Open mrjiaruiwang opened 9 years ago

mrjiaruiwang commented 9 years ago

Intel has been cranking out better and better CPUs for the last few decades, but I wonder if we are harnessing the full potential of the hardware increase. By contrast, we are still using code written in the 70s to do all of our computation. For example, the idea of doubling arrays when trying to insert into a full array remains unchanged despite there being no significance in doubling. Where should we look in software that could potentially increase our current computational capacity so that exponentially-complex problems we thought were unsolvable before could now be done?

wrgr commented 9 years ago

A computer vision in the field perspective: Many of our largest datasets today are EM data.

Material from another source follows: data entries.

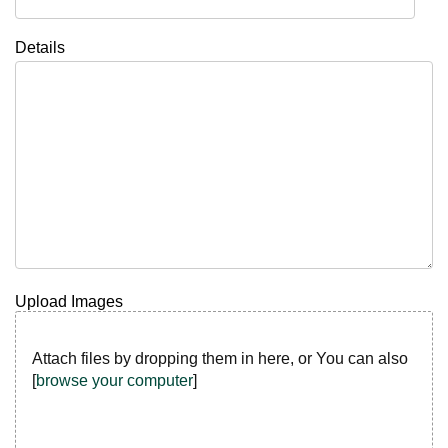
Details
Upload Images
Attach files by dropping them in here, or You can also
[
browse your computer
]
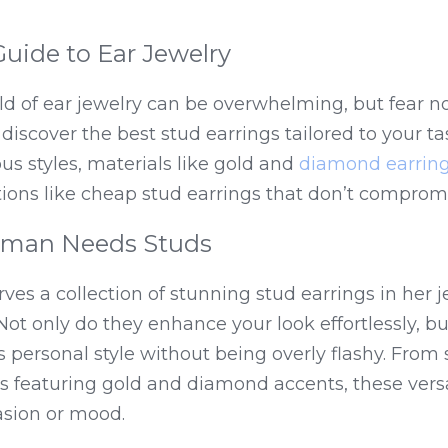
uide to Ear Jewelry
d of ear jewelry can be overwhelming, but fear not
 discover the best stud earrings tailored to your ta
ous styles, materials like gold and 
diamond earrin
ions like cheap stud earrings that don’t compromi
man Needs Studs
es a collection of stunning stud earrings in her 
 Not only do they enhance your look effortlessly, but
 personal style without being overly flashy. From sm
 featuring gold and diamond accents, these versat
asion or mood.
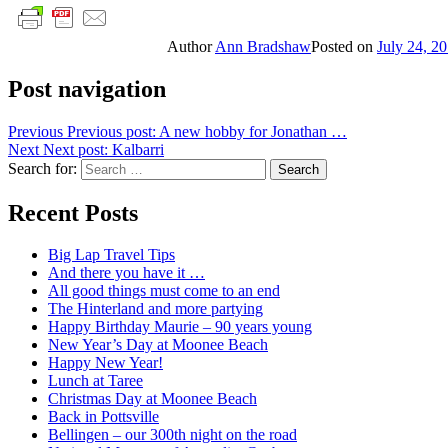
Author
Ann Bradshaw
Posted on
July 24, 2
Post navigation
Previous
Previous post:
A new hobby for Jonathan …
Next
Next post:
Kalbarri
Search for:
Search
Recent Posts
Big Lap Travel Tips
And there you have it …
All good things must come to an end
The Hinterland and more partying
Happy Birthday Maurie – 90 years young
New Year’s Day at Moonee Beach
Happy New Year!
Lunch at Taree
Christmas Day at Moonee Beach
Back in Pottsville
Bellingen – our 300th night on the road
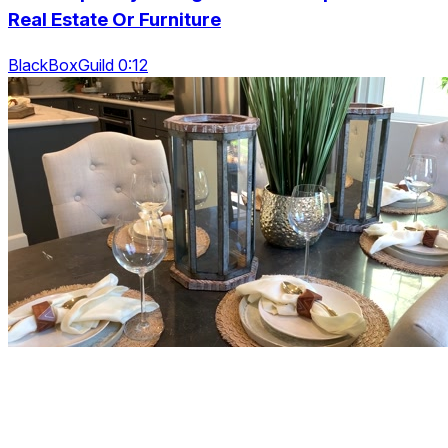
Real Estate Or Furniture
BlackBoxGuild 0:12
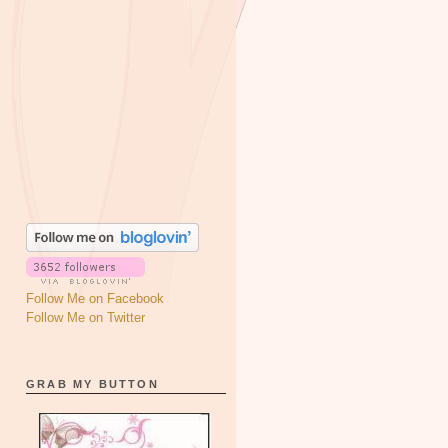
Follow Me on Facebook
Follow Me on Twitter
GRAB MY BUTTON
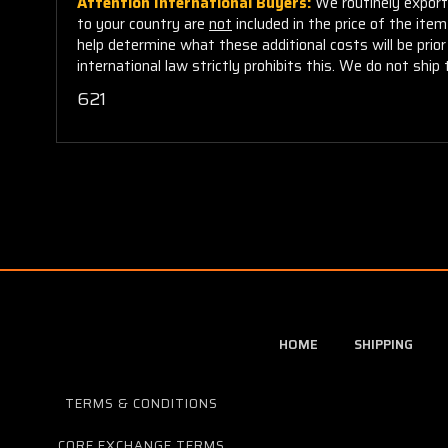
Attention International Buyers:
We routinely export 
to your country are
not
included in the price of the ite
help determine what these additional costs will be pri
international law strictly prohibits this. We do not ship 
621
HOME
SHIPPING
TERMS & CONDITIONS
CORE EXCHANGE TERMS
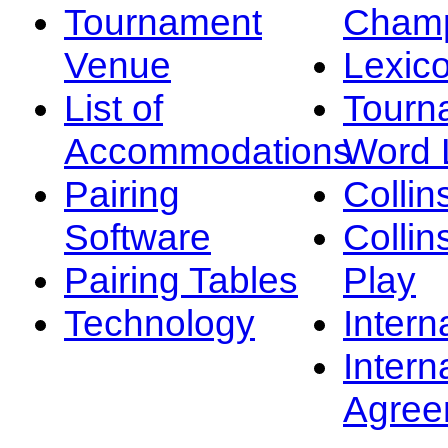
Tournament
Champ
Venue
Lexic
List of
Tourn
Accommodations
Word L
Pairing
Collin
Software
Collin
Pairing Tables
Play
Technology
Intern
Intern
Agree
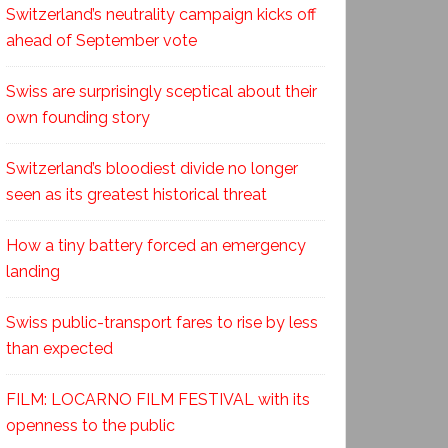
Switzerland’s neutrality campaign kicks off
ahead of September vote
Swiss are surprisingly sceptical about their
own founding story
Switzerland’s bloodiest divide no longer
seen as its greatest historical threat
How a tiny battery forced an emergency
landing
Swiss public-transport fares to rise by less
than expected
FILM: LOCARNO FILM FESTIVAL with its
openness to the public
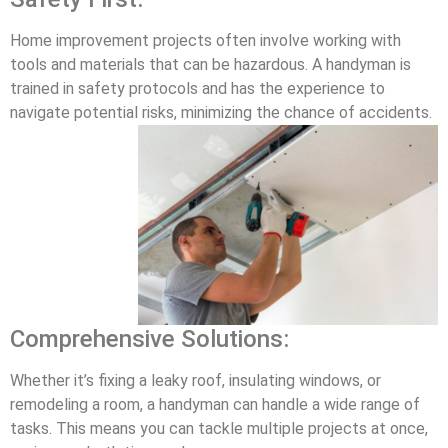
Home improvement projects often involve working with
tools and materials that can be hazardous. A handyman is
trained in safety protocols and has the experience to
navigate potential risks, minimizing the chance of accidents.
Comprehensive Solutions:
Whether it’s fixing a leaky roof, insulating windows, or
remodeling a room, a handyman can handle a wide range of
tasks. This means you can tackle multiple projects at once,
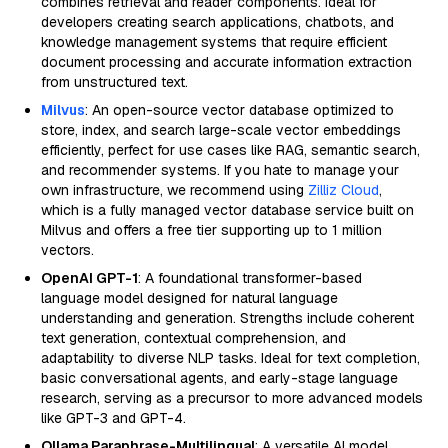
combines retrieval and reader components. Ideal for
developers creating search applications, chatbots, and
knowledge management systems that require efficient
document processing and accurate information extraction
from unstructured text.
Milvus
: An open-source vector database optimized to
store, index, and search large-scale vector embeddings
efficiently, perfect for use cases like RAG, semantic search,
and recommender systems. If you hate to manage your
own infrastructure, we recommend using
Zilliz Cloud
,
which is a fully managed vector database service built on
Milvus and offers a free tier supporting up to 1 million
vectors.
OpenAI GPT-1
: A foundational transformer-based
language model designed for natural language
understanding and generation. Strengths include coherent
text generation, contextual comprehension, and
adaptability to diverse NLP tasks. Ideal for text completion,
basic conversational agents, and early-stage language
research, serving as a precursor to more advanced models
like GPT-3 and GPT-4.
Ollama Paraphrase-Multilingual
: A versatile AI model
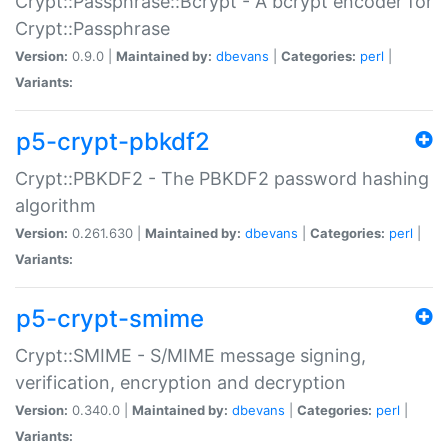
Crypt::Passphrase::Bcrypt - A bcrypt encoder for
Crypt::Passphrase
Version:
0.9.0 |
Maintained by:
dbevans
|
Categories:
perl
|
Variants:
p5-crypt-pbkdf2
Crypt::PBKDF2 - The PBKDF2 password hashing
algorithm
Version:
0.261.630 |
Maintained by:
dbevans
|
Categories:
perl
|
Variants:
p5-crypt-smime
Crypt::SMIME - S/MIME message signing,
verification, encryption and decryption
Version:
0.340.0 |
Maintained by:
dbevans
|
Categories:
perl
|
Variants:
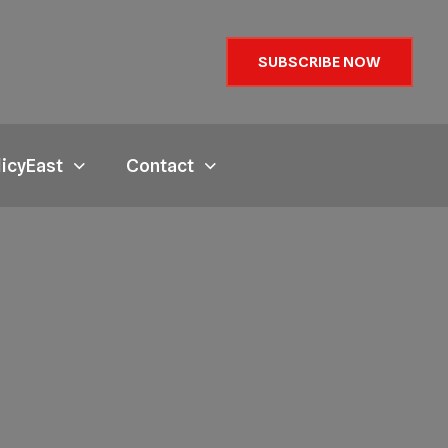
SUBSCRIBE NOW
licyEast
Contact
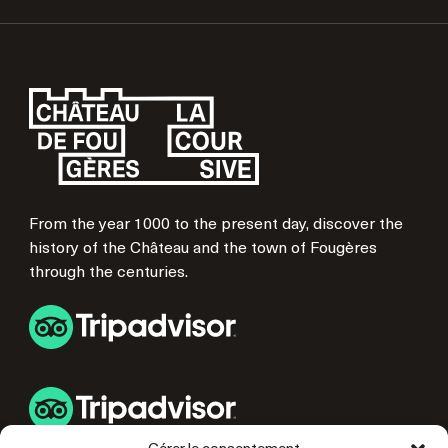
From the year 1000 to the present day, discover the
history of the Château and the town of Fougères
through the centuries.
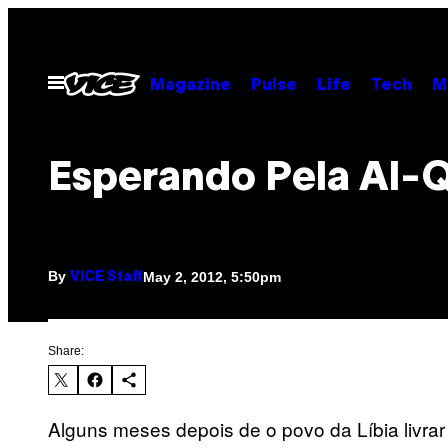
Skip
to
content
Open
Magazine
Pulse
Life
Tech
M
Menu
Esperando Pela Al-
By
May 2, 2012, 5:50pm
VICE Staff
Share:
Alguns meses depois de o povo da Líbia livra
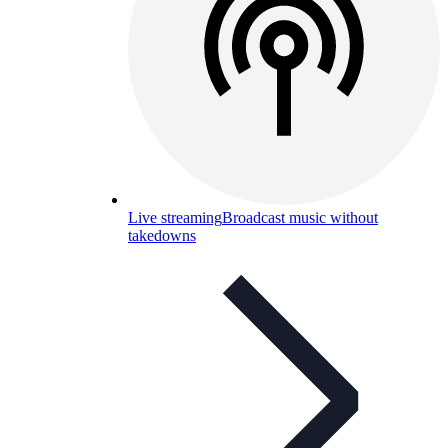
Live streaming
Broadcast music without
takedowns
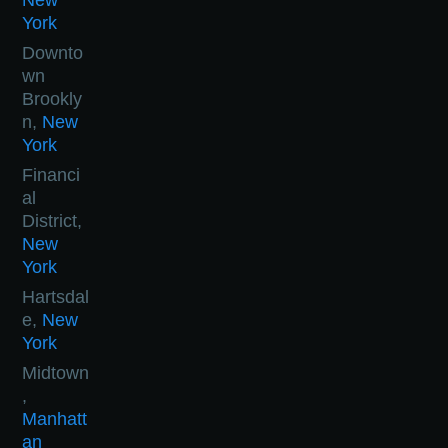
New
York
Downto
wn
Brookly
n,
New
York
Financi
al
District,
New
York
Hartsdal
e,
New
York
Midtown
,
Manhatt
an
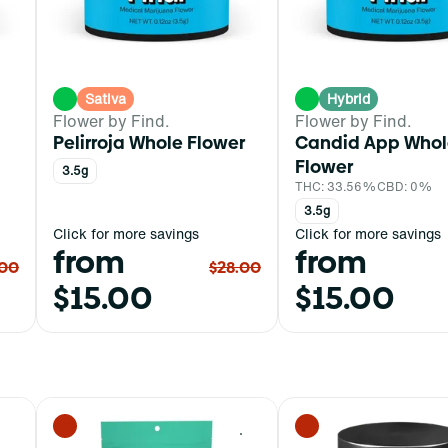
Sativa
Hybrid
Flower by Find.
Flower by Find.
Pelirroja Whole Flower
Candid App Whol
Flower
3.5g
THC: 33.56%
CBD: 0%
3.5g
Click for more savings
Click for more savings
from
from
.00
$28.00
$15.00
$15.00
0
0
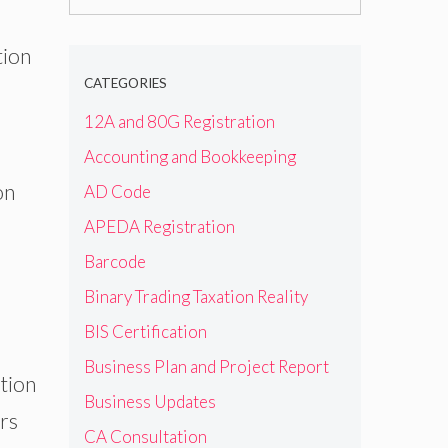
for:
tion
CATEGORIES
12A and 80G Registration
Accounting and Bookkeeping
on
AD Code
APEDA Registration
Barcode
Binary Trading Taxation Reality
BIS Certification
Business Plan and Project Report
ption
Business Updates
ers
CA Consultation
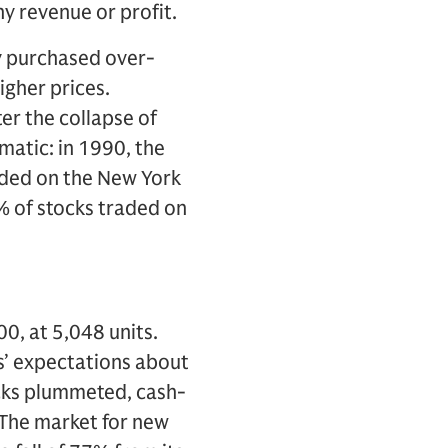
y revenue or profit.
ly purchased over-
igher prices.
er the collapse of
atic: in 1990, the
aded on the New York
 of stocks traded on
0, at 5,048 units.
’ expectations about
ocks plummeted, cash-
 The market for new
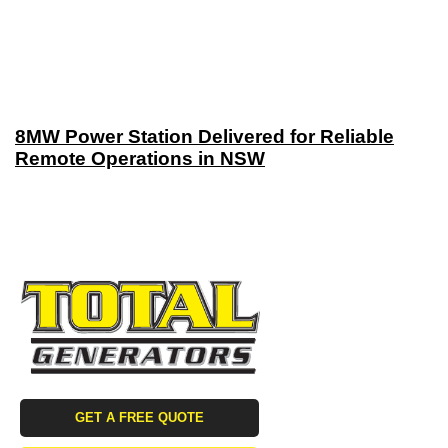
8MW Power Station Delivered for Reliable
Remote Operations in NSW
GET A FREE QUOTE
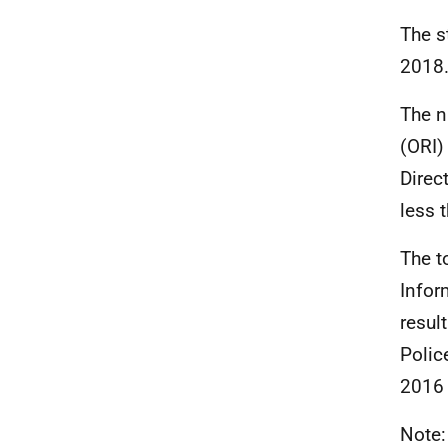
The s
2018
The n
(ORI)
Direc
less 
The t
Infor
resul
Polic
2016 
Note:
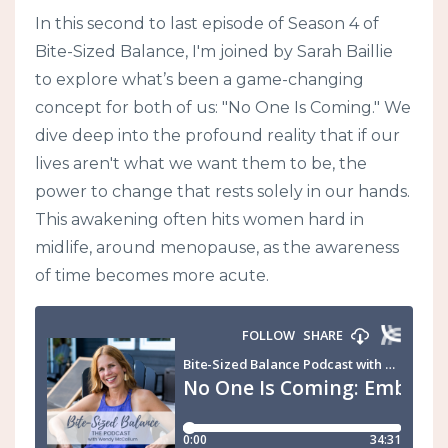
In this second to last episode of Season 4 of
Bite-Sized Balance, I'm joined by Sarah Baillie
to explore what’s been a game-changing
concept for both of us: "No One Is Coming." We
dive deep into the profound reality that if our
lives aren't what we want them to be, the
power to change that rests solely in our hands.
This awakening often hits women hard in
midlife, around menopause, as the awareness
of time becomes more acute.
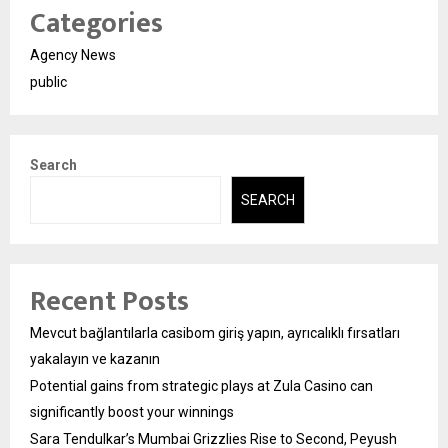
Categories
Agency News
public
Search
SEARCH
Recent Posts
Mevcut bağlantılarla casibom giriş yapın, ayrıcalıklı fırsatları
yakalayın ve kazanın
Potential gains from strategic plays at Zula Casino can
significantly boost your winnings
Sara Tendulkar’s Mumbai Grizzlies Rise to Second, Peyush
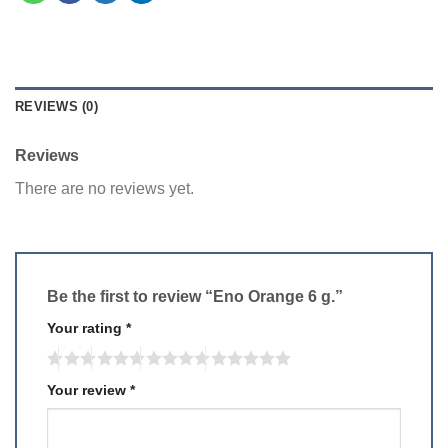
REVIEWS (0)
Reviews
There are no reviews yet.
Be the first to review “Eno Orange 6 g.”
Your rating
*
Your review
*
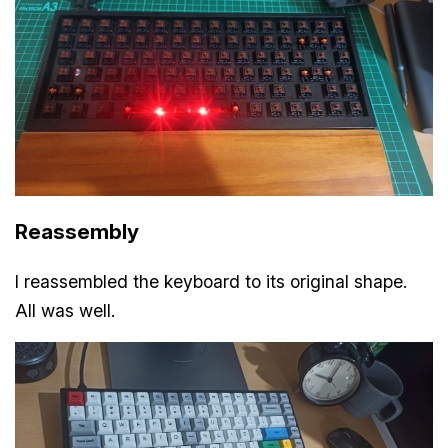
Reassembly
I reassembled the keyboard to its original shape.
All was well.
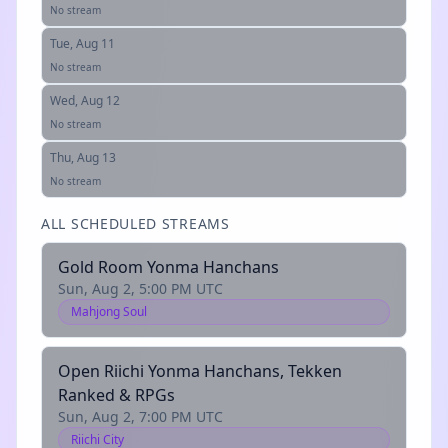
No stream
Tue, Aug 11
No stream
Wed, Aug 12
No stream
Thu, Aug 13
No stream
ALL SCHEDULED STREAMS
Gold Room Yonma Hanchans
Sun, Aug 2, 5:00 PM UTC
Mahjong Soul
Open Riichi Yonma Hanchans, Tekken
Ranked & RPGs
Sun, Aug 2, 7:00 PM UTC
Riichi City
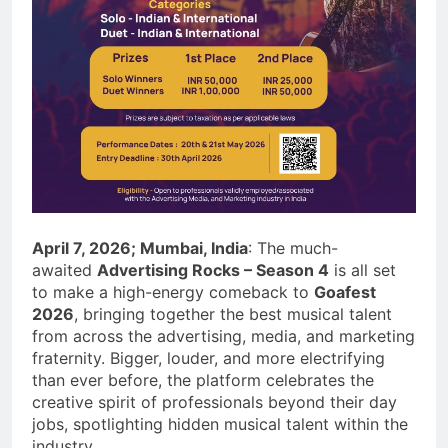
April 7, 2026; Mumbai, India
: The much-
awaited
Advertising Rocks – Season 4
is all set
to make a high-energy comeback to
Goafest
2026
, bringing together the best musical talent
from across the advertising, media, and marketing
fraternity. Bigger, louder, and more electrifying
than ever before, the platform celebrates the
creative spirit of professionals beyond their day
jobs, spotlighting hidden musical talent within the
industry.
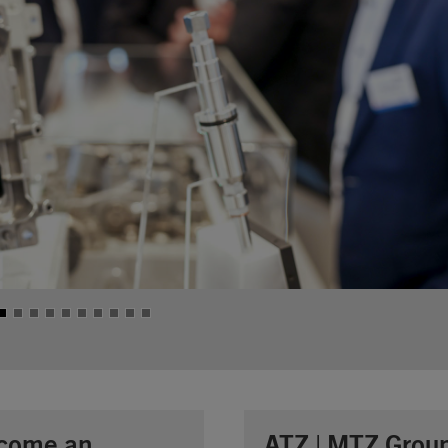
come an
ATZ | MTZ Grou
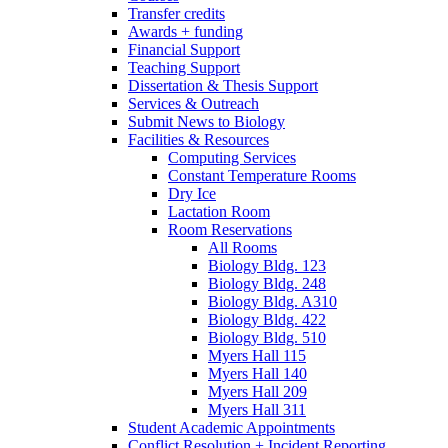
Transfer credits
Awards + funding
Financial Support
Teaching Support
Dissertation
&
Thesis Support
Services
&
Outreach
Submit News to Biology
Facilities
&
Resources
Computing Services
Constant Temperature Rooms
Dry Ice
Lactation Room
Room Reservations
All Rooms
Biology Bldg. 123
Biology Bldg. 248
Biology Bldg. A310
Biology Bldg. 422
Biology Bldg. 510
Myers Hall 115
Myers Hall 140
Myers Hall 209
Myers Hall 311
Student Academic Appointments
Conflict Resolution + Incident Reporting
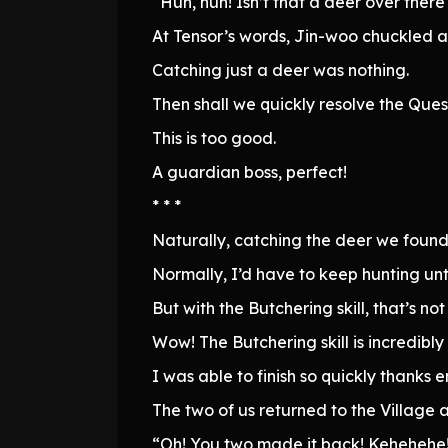
“Huh, huh! Isn’t that a deer over there
At Tensor’s words, Jin-woo chuckled 
Catching just a deer was nothing.
Then shall we quickly resolve the Que
This is too good.
A guardian boss, perfect!
* * *
Naturally, catching the deer we found 
Normally, I’d have to keep hunting un
But with the Butchering skill, that’s no
Wow! The Butchering skill is incredibly 
I was able to finish so quickly thanks e
The two of us returned to the Village
“Oh! You two made it back! Kehehehe! D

Database reads and writes are enormously important to get right, and are often a very significant portion of our workflow. Moving around TB (PB/EB?) is tough and requires new approaches.

wrgr commented 9 years ago

Also, algorithmically, the two major bottlenecks right now are our membrane detection steps, which rely on deep learning, and a step that forms a region adjacency graph across a large number of nodes - efficient implementations are hard to come by, and scalability is a challenge.

akim1 commented 9 years ago

One limitation is also the instruction set of the hardware architecture. This is not really software, but if there are certain core operations that you rely on, you can just hard-code it into the hardware which would be faster than software.

But with cloud computing, it seems like you can just go on Amazon and harness massive amounts of computing at reasonable costs. In this respect, your software can be "sloppy" and you can use archaic code as long as the problem is parallelizable.